- Anna Malan: [last lines - voiceover] Because of you, this land no longer lies between us but within. It breathes becalmed, after being wounded in its wondrous throat. In the cradle of my skulll it sings, it ignites my tongue. Five thousand stories are scorched on your skin. I am changed forever.. I want to say, forgive me, forgive me, forgive me.
- Col. de Jager: You want to kill me now, don't you? We're all the same. You're just like me.
- Langston Whitfield: I would love to kill you.
- [first lines]
- Nelson Mandela: Never, never, and never again shall it be that this beautiful land will again experience the oppression of one by another.

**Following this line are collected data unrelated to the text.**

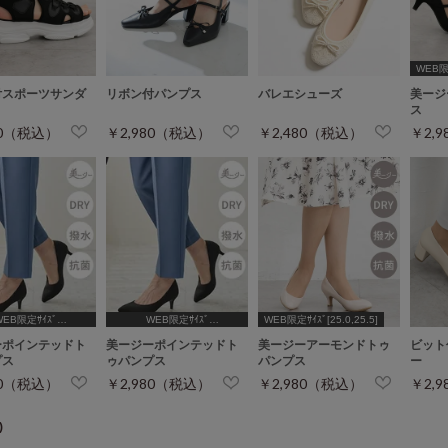
WEB限定
付スポーツサンダ
リボン付パンプス
バレエシューズ
美ージ
ス
80（税込）
￥2,980（税込）
￥2,480（税込）
￥2,
WEB限定ｻｲｽﾞ
WEB限定ｻｲｽﾞ
WEB限定ｻｲｽﾞ[25.0,25.5]
4.5,25.0,25.5]
[24.5,25.0,25.5]
ーポインテッドト
美ージーポインテッドト
美ージーアーモンドトゥ
ビット
プス
ゥパンプス
パンプス
ー
80（税込）
￥2,980（税込）
￥2,980（税込）
￥2,
)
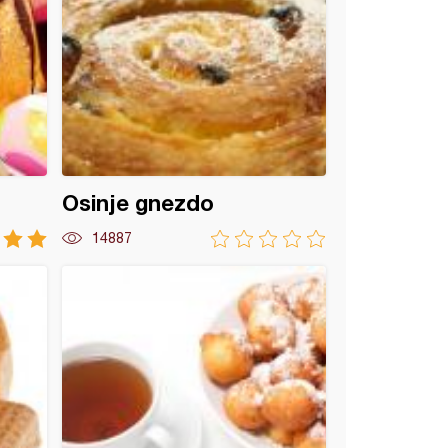
Osinje gnezdo
14887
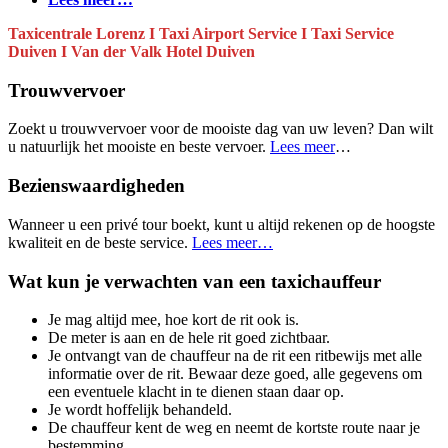
Taxicentrale Lorenz I Taxi Airport Service I Taxi Service
Duiven I Van der Valk Hotel Duiven
Trouwvervoer
Zoekt u trouwvervoer voor de mooiste dag van uw leven? Dan wilt
u natuurlijk het mooiste en beste vervoer.
Lees meer
…
Bezienswaardigheden
Wanneer u een privé tour boekt, kunt u altijd rekenen op de hoogste
kwaliteit en de beste service.
Lees meer…
Wat kun je verwachten van een taxichauffeur
Je mag altijd mee, hoe kort de rit ook is.
De meter is aan en de hele rit goed zichtbaar.
Je ontvangt van de chauffeur na de rit een ritbewijs met alle
informatie over de rit. Bewaar deze goed, alle gegevens om
een eventuele klacht in te dienen staan daar op.
Je wordt hoffelijk behandeld.
De chauffeur kent de weg en neemt de kortste route naar je
bestemming.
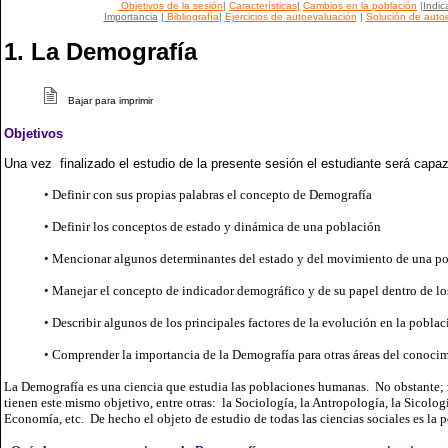
Objetivos de la sesión
|
Características
|
Cambios en la población
|
Indic
Importancia
|
Bibliografía
|
Ejercicios de autoevaluación
|
Solución de auto
1. La Demografía
Bajar para imprimir
Objetivos
Una vez finalizado el estudio de la presente sesión el estudiante será capaz
• Definir con sus propias palabras el concepto de Demografía
• Definir los conceptos de estado y dinámica de una población
• Mencionar algunos determinantes del estado y del movimiento de una p
• Manejar el concepto de indicador demográfico y de su papel dentro de lo
• Describir algunos de los principales factores de la evolución en la pobl
• Comprender la importancia de la Demografía para otras áreas del conoci
La Demografía es una ciencia que estudia las poblaciones humanas. No obstante; 
tienen este mismo objetivo, entre otras: la Sociología, la Antropología, la Sicología
Economía, etc. De hecho el objeto de estudio de todas las ciencias sociales es l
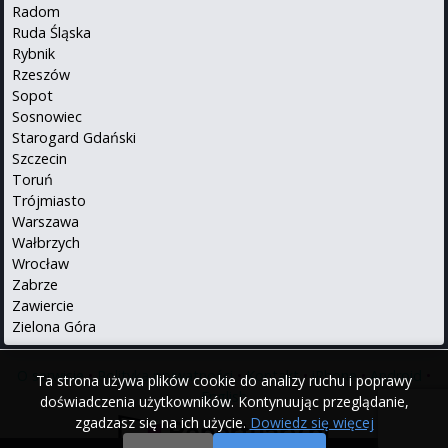
Radom
Ruda Śląska
Rybnik
Rzeszów
Sopot
Sosnowiec
Starogard Gdański
Szczecin
Toruń
Trójmiasto
Warszawa
Wałbrzych
Wrocław
Zabrze
Zawiercie
Zielona Góra
O serwisie
•
Polityka prywatności
•
Kontakt
•
iPhone
•
Android
•
Ta strona używa plików cookie do analizy ruchu i poprawy
English
doświadczenia użytkowników. Kontynuując przeglądanie,
zgadzasz się na ich użycie.
Dowiedz się więcej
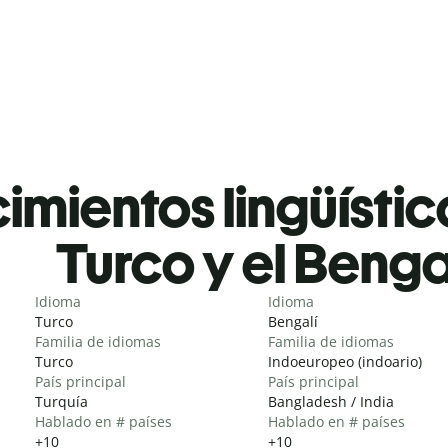
mientos lingüístic
Turco y el Benga
Idioma
Idioma
Turco
Bengalí
Familia de idiomas
Familia de idiomas
Turco
Indoeuropeo (indoario)
País principal
País principal
Turquía
Bangladesh / India
Hablado en # países
Hablado en # países
+10
+10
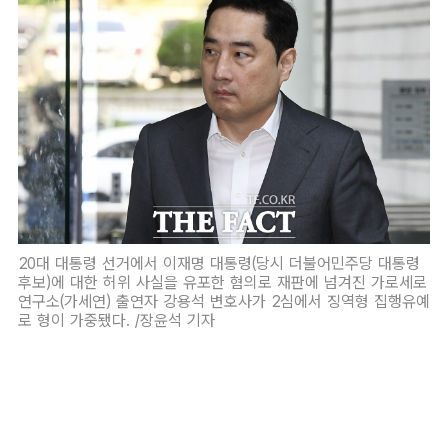
20대 대통령 선거에서 이재명 대통령(당시 더불어민주당 대통령
후보)에 대한 허위 사실을 유포한 혐의로 재판에 넘겨진 가로세로
연구소(가세연) 출연자 강용석 변호사가 2심에서 징역형 집행유예
로 형이 가중됐다. /장윤석 기자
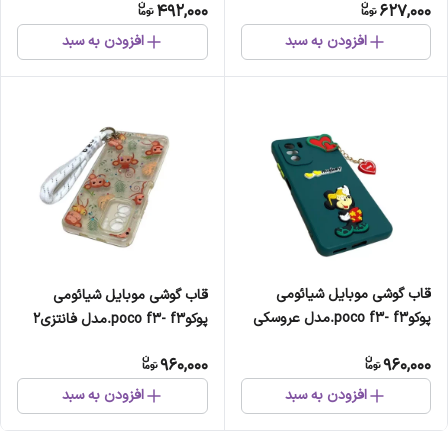
492,000
627,000
افزودن به سبد
افزودن به سبد
قاب گوشی موبایل شیائومی
قاب گوشی موبایل شیائومی
پوکوpoco f3- f3.مدل عروسکی
پوکوpoco f3- f3.مدل فانتزی2
960,000
960,000
افزودن به سبد
افزودن به سبد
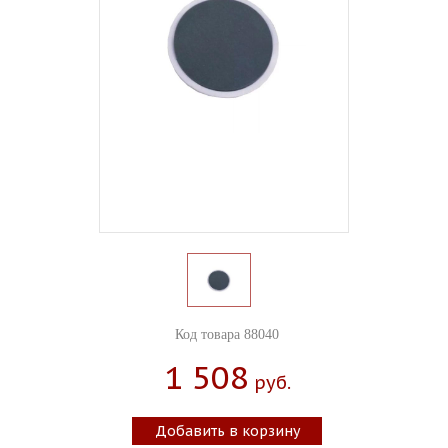
Код товара 88040
1 508
Руб.
Добавить в корзину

- Boetie Malan: I hate them for forcing me to point a gun at another human being and pull the trigger, Anna. I hate them for that.
- Edward Morgan: You should let the police handle this.
- Boetie Malan: They're not our police any more, Edward. It's not our country any more. It's open season on whites now.
- Anna Malan: [voiceover] They are my blood, The marrow of my bones, And this is my landscape, This is what I'm made of, I cannot escape it, I cannot deny it, Yet, I must.
- Dumi Mkhalipi: Anna, meet the boss.
- Felicia Rheinhardt: Oh, stop it, Dumi. I hate the word boss. It sounds so reactionary.
- Felicia Rheinhardt: Here's the deal. Sound bites are 20 seconds. Voice reports, 40 seconds. That's all we've got to grab the listeners by the balls.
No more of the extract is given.